* [WHAT THIS TASK INVOLVES]: I'd like the entries repeated exactly, pictures omitted.

* [PROVIDED DATA]:
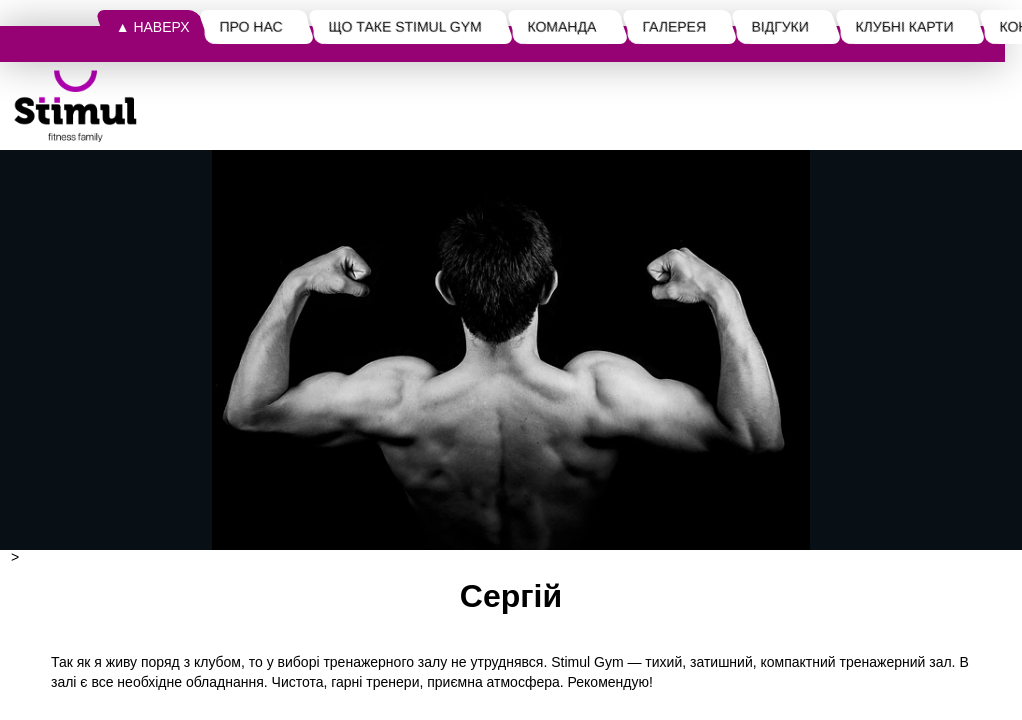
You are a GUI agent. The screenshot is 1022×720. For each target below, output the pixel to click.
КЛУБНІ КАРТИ (904, 27)
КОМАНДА (562, 27)
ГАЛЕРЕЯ (675, 27)
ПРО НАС (251, 27)
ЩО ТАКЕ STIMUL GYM (405, 27)
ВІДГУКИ (780, 27)
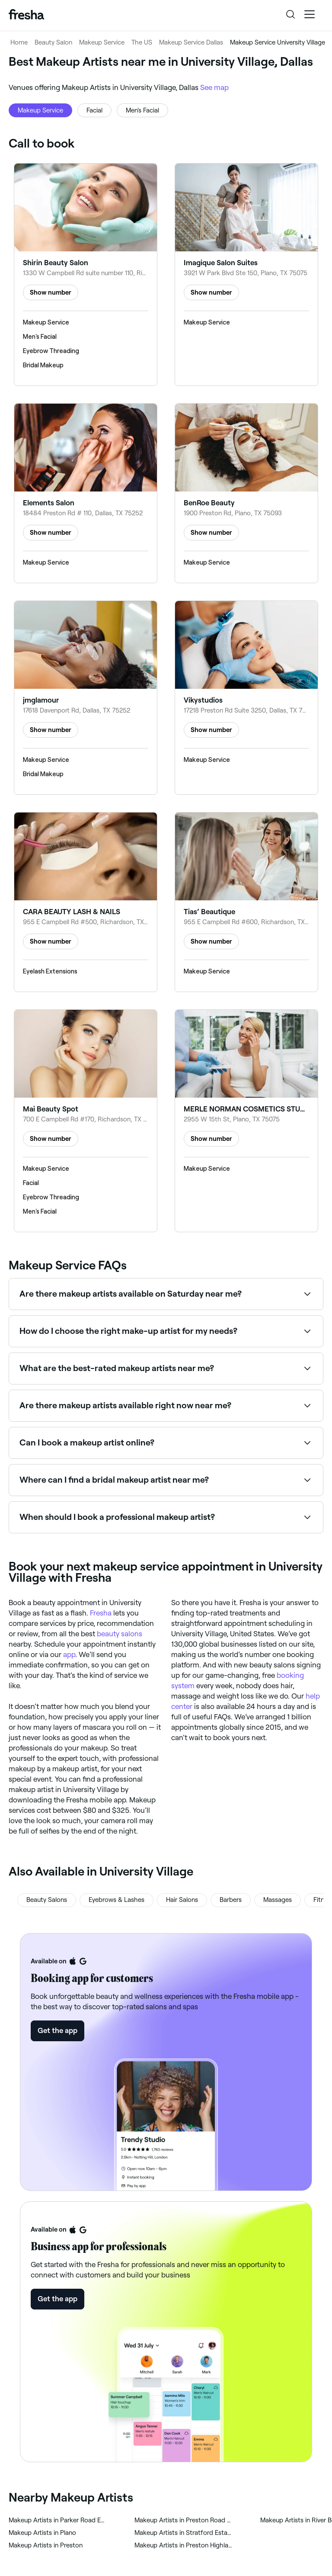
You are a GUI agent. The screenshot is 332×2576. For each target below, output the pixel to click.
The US (141, 42)
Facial (94, 110)
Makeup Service (101, 42)
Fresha (101, 1613)
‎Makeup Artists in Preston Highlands (183, 2545)
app (69, 1654)
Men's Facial (142, 110)
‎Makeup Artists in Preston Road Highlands (183, 2520)
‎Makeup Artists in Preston (46, 2545)
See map (214, 87)
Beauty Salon (53, 42)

* [TASK OUTPUT]:
You are a GUI agent. The screenshot is 1022×720. For each target below, output the pixel to click.
КЛУБНІ КАРТИ (904, 27)
КОМАНДА (562, 27)
ГАЛЕРЕЯ (675, 27)
ПРО НАС (251, 27)
ЩО ТАКЕ STIMUL GYM (405, 27)
ВІДГУКИ (780, 27)
You are a GUI agent. The screenshot is 332×2576. For each target below, output the pixel to click.
The US (141, 42)
Facial (94, 110)
Makeup Service (101, 42)
Fresha (101, 1613)
‎Makeup Artists in Preston Highlands (183, 2545)
app (69, 1654)
Men's Facial (142, 110)
‎Makeup Artists in Preston Road Highlands (183, 2520)
‎Makeup Artists in Preston (46, 2545)
See map (214, 87)
Beauty Salon (53, 42)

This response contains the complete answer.